GIVEN ENTRIES below:

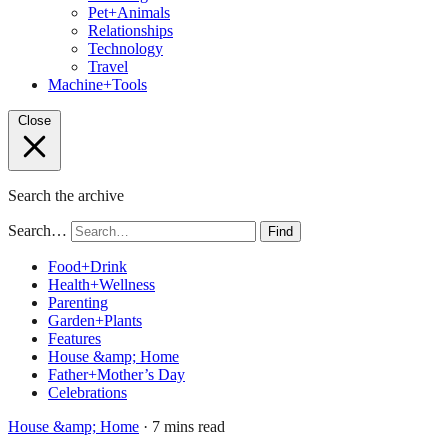
Pet+Animals
Relationships
Technology
Travel
Machine+Tools
Close
Search the archive
Search…
Find
Food+Drink
Health+Wellness
Parenting
Garden+Plants
Features
House &amp; Home
Father+Mother’s Day
Celebrations
House &amp; Home
· 7 mins read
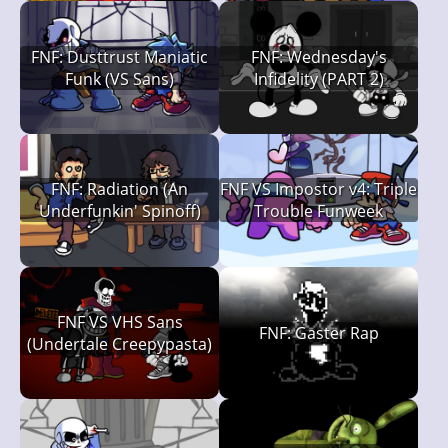
FNF: Dusttrust Maniatic
FNF: Wednesday's
Funk (VS Sans)
Infidelity (PART 2)
FNF: Radiation (An
FNF VS Impostor v4: Triple
Underfunkin' Spinoff)
Trouble Funweek
FNF VS VHS Sans
FNF: Gaster Rap
(Undertale Creepypasta)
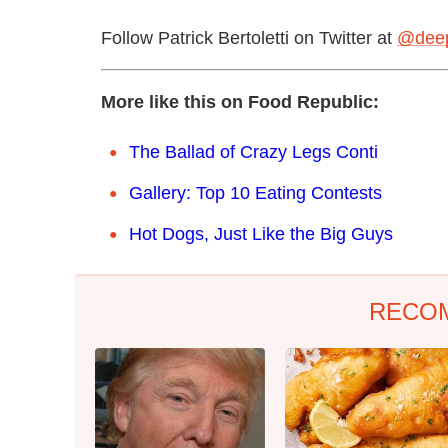
Follow Patrick Bertoletti on Twitter at
@deep
More like this on Food Republic:
The Ballad of Crazy Legs Conti
Gallery: Top 10 Eating Contests
Hot Dogs, Just Like the Big Guys
RECO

End of GIVEN ENTRIES.

*TASK TO COMPLETE*
Go through the records above, find each line with the string "Food", and copy it.

*RESPONSE TO THE EXERCISE*
Food+Drink
More like this on Food Republic:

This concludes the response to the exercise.